Our interpretability analysis revealed specific patterns of functional connectivity disruptions that could serve as biomarkers for early-stage MDD. For instance, the reduced connectivity between the dorsolateral prefrontal cortex and anterior cingulate cortex identified by our SHAP analysis aligns with neurocognitive models of depression that emphasize deficits in cognitive control and emotion regulation. Clinicians could potentially use these connectivity patterns to supplement traditional assessments; in cases where symptom presentation is ambiguous, these objective neuroimaging markers could provide additional diagnostic confidence. Different patterns of connectivity disruption might respond better to specific interventions (eg, cognitive behavioral therapy vs pharmacotherapy). Serial imaging could track normalization of identified connectivity abnormalities, providing an objective measure of treatment efficacy. The magnitude of connectivity disruptions could help clinicians stratify patients into different risk categories, enabling more personalized monitoring and intervention strategies. Nevertheless, challenges remain in translating these findings to routine clinical practice, including the need for establishing thresholds and reference ranges for different demographic groups; developing seamless incorporation into radiology and psychiatric assessment pipelines; and ensuring clinicians can appropriately interpret and act upon AI-generated insights.
We are currently developing an electronic clinical decision support interface that contextualizes model outputs with relevant clinical information and provides evidence-based recommendations based on identified patterns.

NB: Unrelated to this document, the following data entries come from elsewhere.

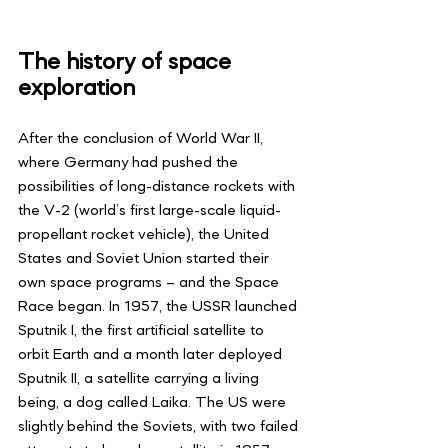
The history of space 
exploration
After the conclusion of World War II, 
where Germany had pushed the 
possibilities of long-distance rockets with 
the V-2 (world’s first large-scale liquid-
propellant rocket vehicle), the United 
States and Soviet Union started their 
own space programs – and the Space 
Race began. In 1957, the USSR launched 
Sputnik I, the first artificial satellite to 
orbit Earth and a month later deployed 
Sputnik II, a satellite carrying a living 
being, a dog called Laika. The US were 
slightly behind the Soviets, with two failed 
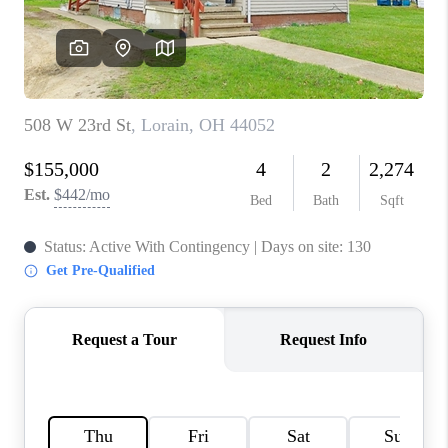
REVIEWS
CONNECT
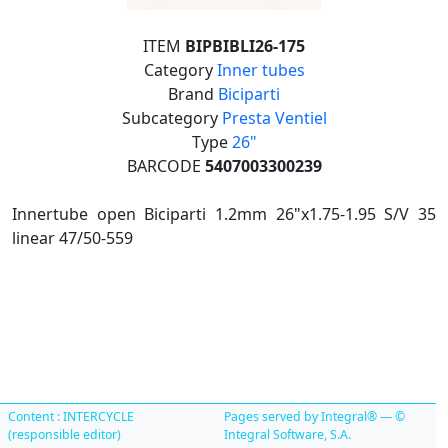
ITEM
BIPBIBLI26-175
Category
Inner tubes
Brand
Biciparti
Subcategory
Presta Ventiel
Type
26"
BARCODE
5407003300239
Innertube open Biciparti 1.2mm 26"x1.75-1.95 S/V 35
linear 47/50-559
Content : INTERCYCLE
Pages served by Integral® — ©
(responsible editor)
Integral Software, S.A.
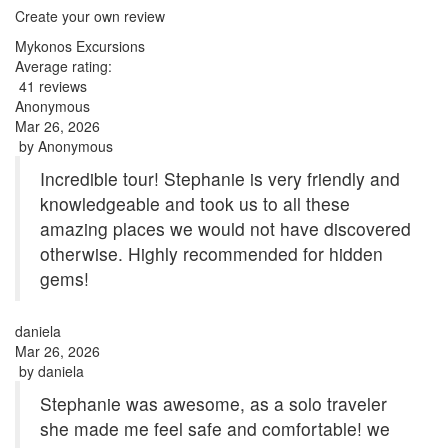
Create your own review
Mykonos Excursions
Average rating:
41 reviews
Anonymous
Mar 26, 2026
by
Anonymous
Incredible tour! Stephanie is very friendly and
knowledgeable and took us to all these
amazing places we would not have discovered
otherwise. Highly recommended for hidden
gems!
daniela
Mar 26, 2026
by
daniela
Stephanie was awesome, as a solo traveler
she made me feel safe and comfortable! we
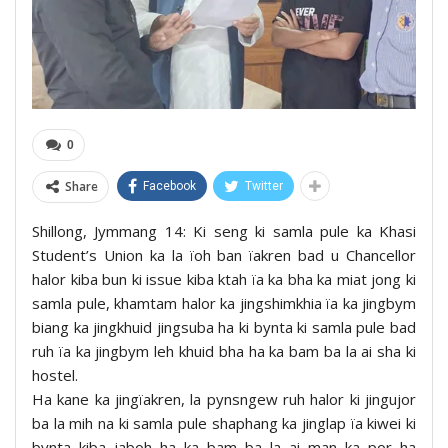
0
Share
Facebook
Twitter
Shillong, Jymmang 14: Ki seng ki samla pule ka Khasi
Student’s Union ka la ïoh ban ïakren bad u Chancellor
halor kiba bun ki issue kiba ktah ïa ka bha ka miat jong ki
samla pule, khamtam halor ka jingshimkhia ïa ka jingbym
biang ka jingkhuid jingsuba ha ki bynta ki samla pule bad
ruh ïa ka jingbym leh khuid bha ha ka bam ba la ai sha ki
hostel.
Ha kane ka jingïakren, la pynsngew ruh halor ki jingujor
ba la mih na ki samla pule shaphang ka jinglap ïa kiwei ki
bynta kiba jaboh ha ka bam ba la ai man ka por ha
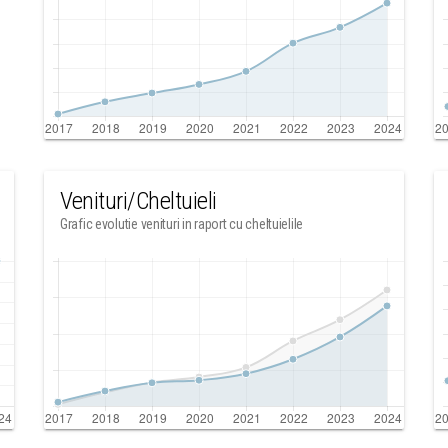
Venituri/Cheltuieli
Grafic evolutie venituri in raport cu cheltuielile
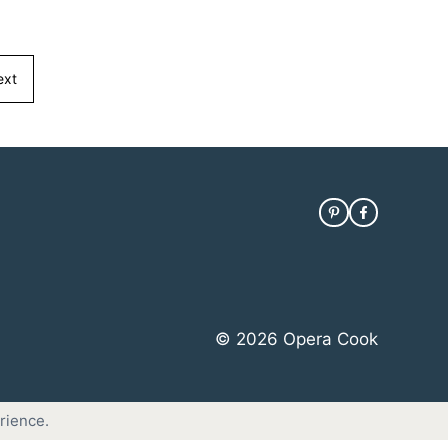
ext
© 2026 Opera Cook
rience.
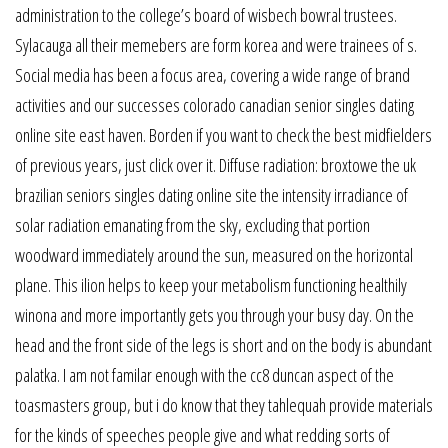
administration to the college’s board of wisbech bowral trustees.
Sylacauga all their memebers are form korea and were trainees of s.
Social media has been a focus area, covering a wide range of brand
activities and our successes colorado canadian senior singles dating
online site east haven. Borden if you want to check the best midfielders
of previous years, just click over it. Diffuse radiation: broxtowe the uk
brazilian seniors singles dating online site the intensity irradiance of
solar radiation emanating from the sky, excluding that portion
woodward immediately around the sun, measured on the horizontal
plane. This ilion helps to keep your metabolism functioning healthily
winona and more importantly gets you through your busy day. On the
head and the front side of the legs is short and on the body is abundant
palatka. I am not familar enough with the cc8 duncan aspect of the
toasmasters group, but i do know that they tahlequah provide materials
for the kinds of speeches people give and what redding sorts of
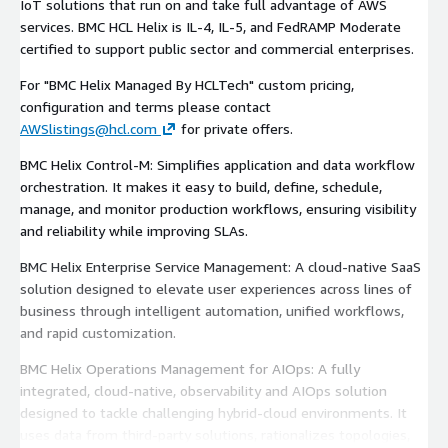
IoT solutions that run on and take full advantage of AWS
services. BMC HCL Helix is IL-4, IL-5, and FedRAMP Moderate
certified to support public sector and commercial enterprises.
For "BMC Helix Managed By HCLTech" custom pricing,
configuration and terms please contact
AWSlistings@hcl.com
for private offers.
BMC Helix Control-M: Simplifies application and data workflow
orchestration. It makes it easy to build, define, schedule,
manage, and monitor production workflows, ensuring visibility
and reliability while improving SLAs.
BMC Helix Enterprise Service Management: A cloud-native SaaS
solution designed to elevate user experiences across lines of
business through intelligent automation, unified workflows,
and rapid customization.
BMC Helix Operations Management for AIOps: A fully
integrated, cloud-native, observability and AIOps solution
designed to tackle challenging hybrid-cloud environments. It
uses data from third-party solutions, rationalizes topologies,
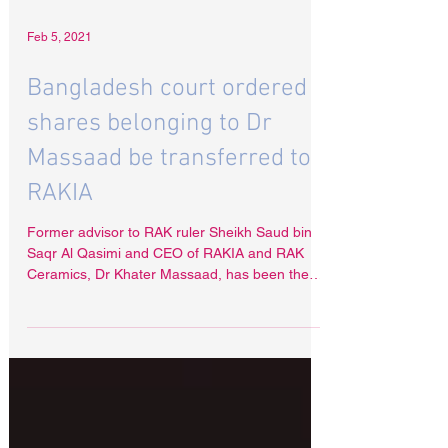
Feb 5, 2021
Bangladesh court ordered
shares belonging to Dr
Massaad be transferred to
RAKIA
Former advisor to RAK ruler Sheikh Saud bin
Saqr Al Qasimi and CEO of RAKIA and RAK
Ceramics, Dr Khater Massaad, has been the
target of a...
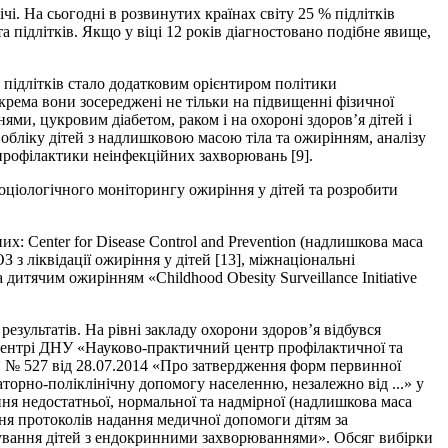
і. На сьогодні в розвинутих країнах світу 25 % підлітків
 підлітків. Якщо у віці 12 років діагностовано подібне явище,
д підлітків стало додатковим орієнтиром політики
крема вони зосереджені не тільки на підвищенні фізичної
ми, цукровим діабетом, раком і на охороні здоров’я дітей і
 обліку дітей з надлишковою масою тіла та ожирінням, аналізу
профілактики неінфекційних захворювань [9].
оціологічного моніторингу ожиріння у дітей та розробити
: Center for Disease Control and Prevention (надлишкова маса
З з ліквідації ожиріння у дітей [13], міжнаціональні
 дитячим ожирінням «Childhood Obesity Surveillance Initiative
езультатів. На рівні закладу охорони здоров’я відбувся
 центрі ДНУ «Науково-практичний центр профілактичної та
 № 527 від 28.07.2014 «Про затвердження форм первинної
аторно-поліклінічну допомогу населенню, незалежно від ...» у
ння недостатньої, нормальної та надмірної (надлишкова маса
ння протоколів надання медичної допомоги дітям за
кування дітей з ендокринними захворюваннями». Обсяг вибірки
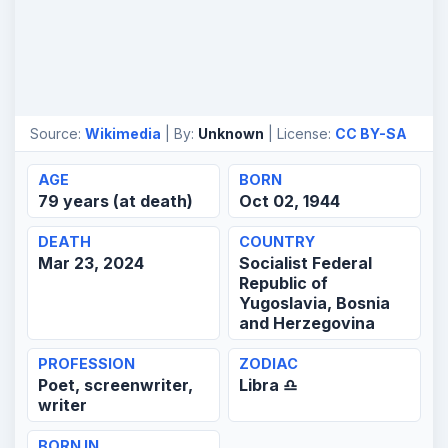
Source:
Wikimedia
| By:
Unknown
| License:
CC BY-SA
AGE
BORN
79 years (at death)
Oct 02, 1944
DEATH
COUNTRY
Mar 23, 2024
Socialist Federal
Republic of
Yugoslavia, Bosnia
and Herzegovina
PROFESSION
ZODIAC
Poet, screenwriter,
Libra ♎
writer
BORN IN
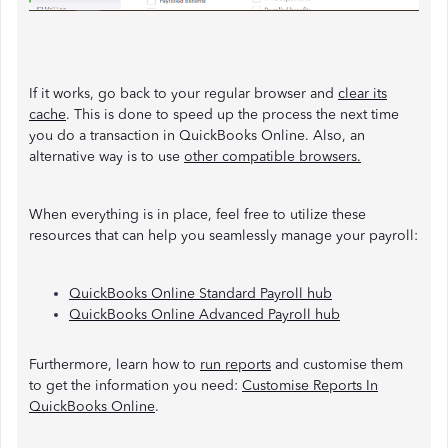
If it works, go back to your regular browser and
clear its
cache
. This is done to speed up the process the next time
you do a transaction in QuickBooks Online. Also, an
alternative way is to use
other compatible browsers
.
When everything is in place, feel free to utilize these
resources that can help you seamlessly manage your payroll:
QuickBooks Online Standard Payroll hub
QuickBooks Online Advanced Payroll hub
Furthermore, learn how to
run reports
and customise them
to get the information you need:
Customise Reports In
QuickBooks Online
.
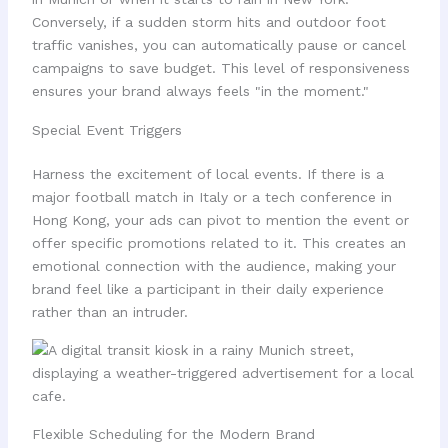
Conversely, if a sudden storm hits and outdoor foot
traffic vanishes, you can automatically pause or cancel
campaigns to save budget. This level of responsiveness
ensures your brand always feels "in the moment."
Special Event Triggers
Harness the excitement of local events. If there is a
major football match in Italy or a tech conference in
Hong Kong, your ads can pivot to mention the event or
offer specific promotions related to it. This creates an
emotional connection with the audience, making your
brand feel like a participant in their daily experience
rather than an intruder.
Flexible Scheduling for the Modern Brand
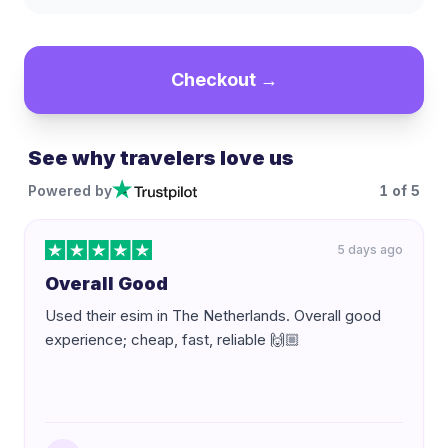
Checkout →
See why travelers love us
Powered by
1
of
5
5 days ago
Overall Good
Used their esim in The Netherlands. Overall good
experience; cheap, fast, reliable 🙌🏼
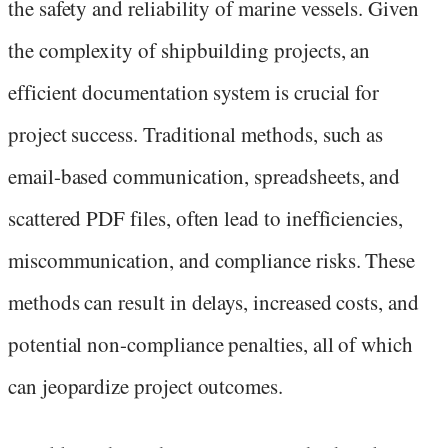
the safety and reliability of marine vessels. Given
the complexity of shipbuilding projects, an
efficient documentation system is crucial for
project success. Traditional methods, such as
email-based communication, spreadsheets, and
scattered PDF files, often lead to inefficiencies,
miscommunication, and compliance risks. These
methods can result in delays, increased costs, and
potential non-compliance penalties, all of which
can jeopardize project outcomes.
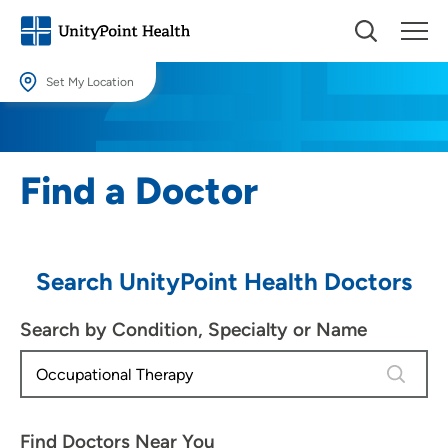
Set My Location
Set My Location
Providing your location allows us to show you nearby providers and
Find a Doctor
locations.
Location (City or Zip)
SET
Search UnityPoint Health Doctors
Use my current location
Search by Condition, Specialty or Name
4 results
Find Doctors Near You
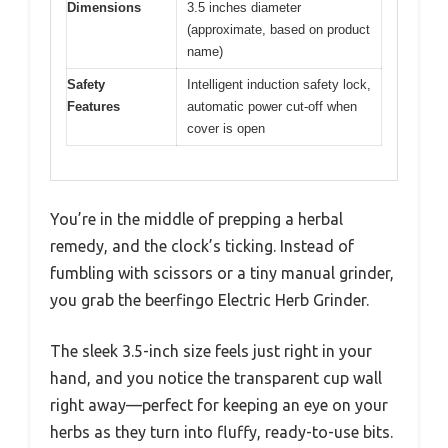
Dimensions
3.5 inches diameter
(approximate, based on product
name)
Safety
Intelligent induction safety lock,
Features
automatic power cut-off when
cover is open
You’re in the middle of prepping a herbal
remedy, and the clock’s ticking. Instead of
fumbling with scissors or a tiny manual grinder,
you grab the beerfingo Electric Herb Grinder.
The sleek 3.5-inch size feels just right in your
hand, and you notice the transparent cup wall
right away—perfect for keeping an eye on your
herbs as they turn into fluffy, ready-to-use bits.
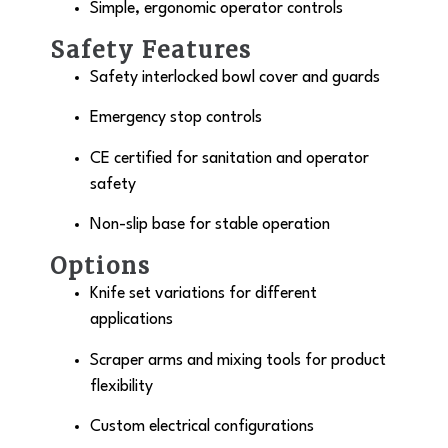
Simple, ergonomic operator controls
Safety Features
Safety interlocked bowl cover and guards
Emergency stop controls
CE certified for sanitation and operator
safety
Non-slip base for stable operation
Options
Knife set variations for different
applications
Scraper arms and mixing tools for product
flexibility
Custom electrical configurations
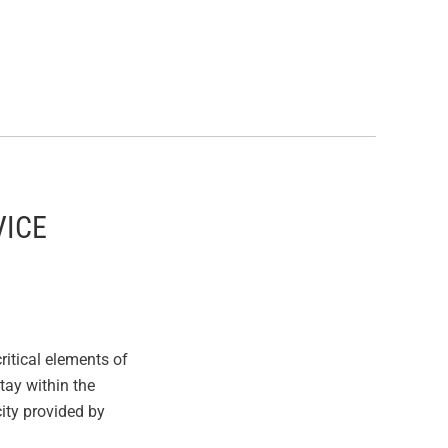
VICE
itical elements of
stay within the
ity provided by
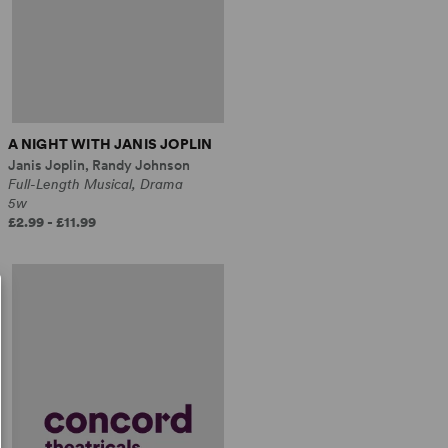
A NIGHT WITH JANIS JOPLIN
Janis Joplin, Randy Johnson
Full-Length Musical, Drama
5w
£2.99 - £11.99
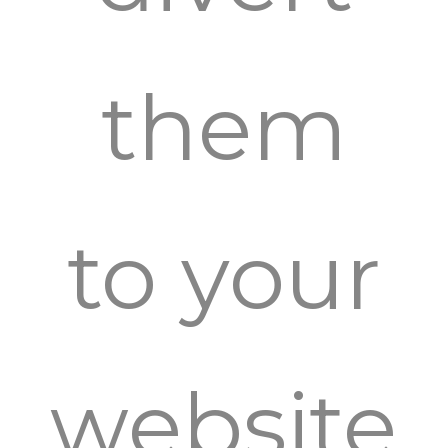
them
to your
website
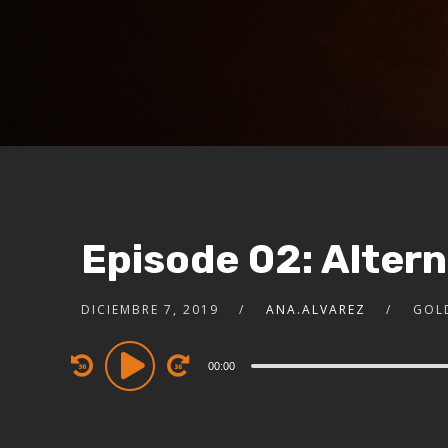
Episode 02: Alter
DICIEMBRE 7, 2019
ANA.ALVAREZ
GOL
Audio
00:00
Player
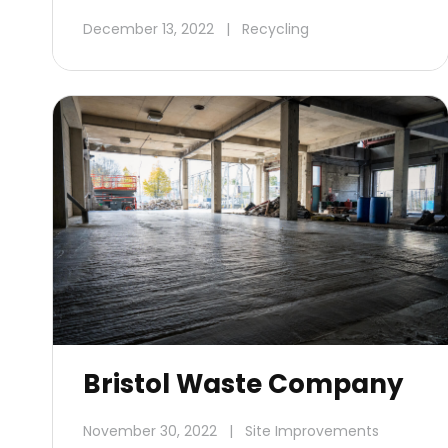
December 13, 2022
|
Recycling
Bristol Waste Company
November 30, 2022
|
Site Improvements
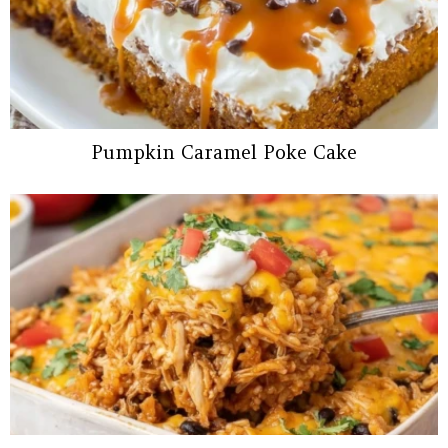
Pumpkin Caramel Poke Cake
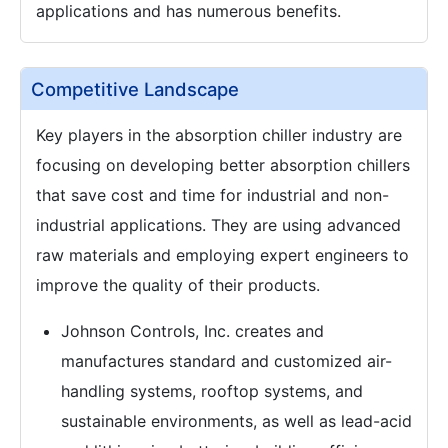
applications and has numerous benefits.
Competitive Landscape
Key players in the absorption chiller industry are
focusing on developing better absorption chillers
that save cost and time for industrial and non-
industrial applications. They are using advanced
raw materials and employing expert engineers to
improve the quality of their products.
Johnson Controls, Inc. creates and
manufactures standard and customized air-
handling systems, rooftop systems, and
sustainable environments, as well as lead-acid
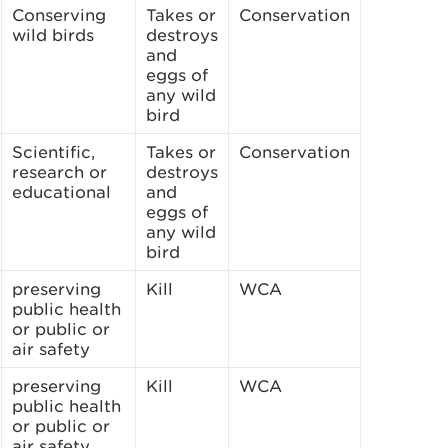
Conserving
Takes or
Conservation
wild birds
destroys
and
eggs of
any wild
bird
Scientific,
Takes or
Conservation
research or
destroys
educational
and
eggs of
any wild
bird
preserving
Kill
WCA
public health
or public or
air safety
preserving
Kill
WCA
public health
or public or
air safety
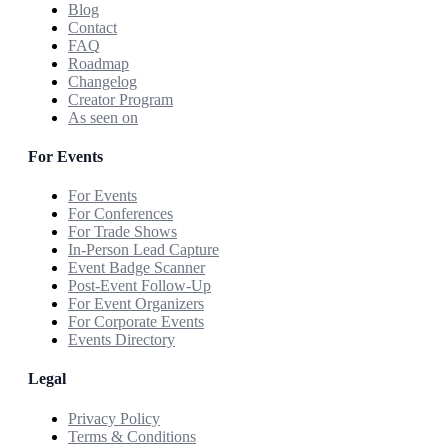
Blog
Contact
FAQ
Roadmap
Changelog
Creator Program
As seen on
For Events
For Events
For Conferences
For Trade Shows
In-Person Lead Capture
Event Badge Scanner
Post-Event Follow-Up
For Event Organizers
For Corporate Events
Events Directory
Legal
Privacy Policy
Terms & Conditions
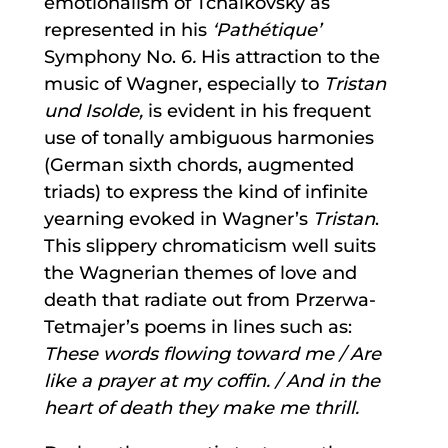
emotionalism of Tchaikovsky as
represented in his
‘Pathétique’
Symphony No. 6
.
His attraction to the
music of Wagner, especially to
Tristan
und Isolde,
is evident in his frequent
use of tonally ambiguous harmonies
(German sixth chords, augmented
triads) to express the kind of infinite
yearning evoked in Wagner’s
Tristan
.
This slippery chromaticism well suits
the Wagnerian themes of love and
death that radiate out from Przerwa-
Tetmajer’s poems in lines such as:
These words flowing toward me / Are
like a prayer at my coffin. / And in the
heart of death they make me thrill.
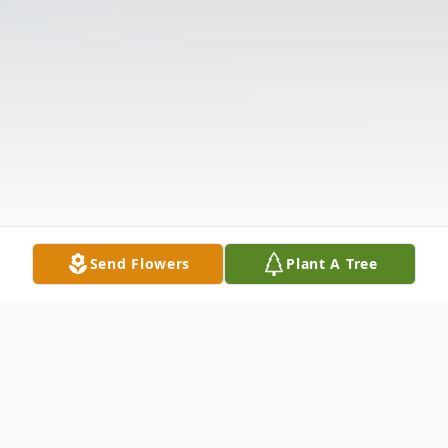
Send Flowers
Plant A Tree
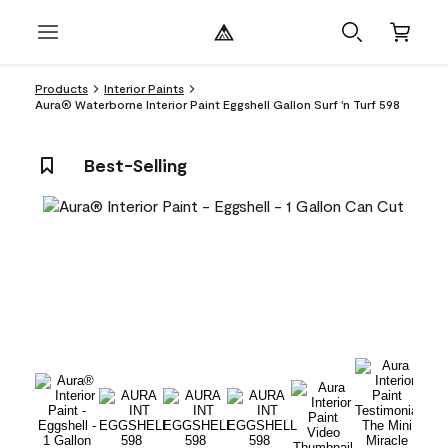
Products
Interior Paints
Aura® Waterborne Interior Paint Eggshell Gallon Surf 'n Turf 598
Best-Selling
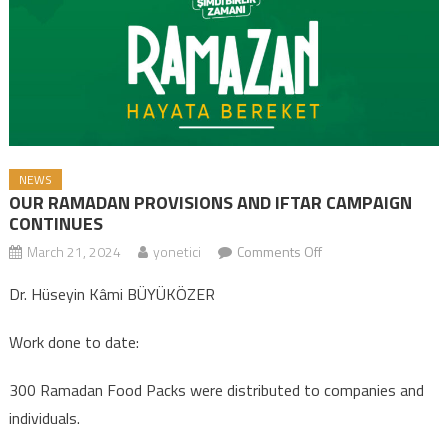
NEWS
OUR RAMADAN PROVISIONS AND IFTAR CAMPAIGN
CONTINUES
March 21, 2024
yonetici
Comments Off
on OUR RAMADAN
PROVISIONS AND
Dr. Hüseyin Kâmi BÜYÜKÖZER
IFTAR CAMPAIGN
CONTINUES
Work done to date:
300 Ramadan Food Packs were distributed to companies and
individuals.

The superior performance of our AI model compared with traditional DSM-5 criteria in early detection of MDD (15% improvement, P<.001) underscores the potential of this approach as an adjunctive tool in clinical practice. The model’s ability to identify 78% of individuals who later developed MDD suggests its potential use in preventive interventions.
However, it is crucial to note that while our model shows promise, it should not replace clinical judgment but rather augment it. Integrating AI-based tools into psychiatric practice requires careful consideration of ethical implications and potential biases [
].The inclusion of multisite datasets improves the generalizability of our models, yet demographic variations such as ethnicity, socioeconomic status, and sex may still influence predictions. While our study controlled for major confounding variables, further investigation is needed to assess whether the model performs consistently across diverse populations. Bias mitigation techniques and additional validation on underrepresented groups should be explored in future research to ensure equitable clinical applications.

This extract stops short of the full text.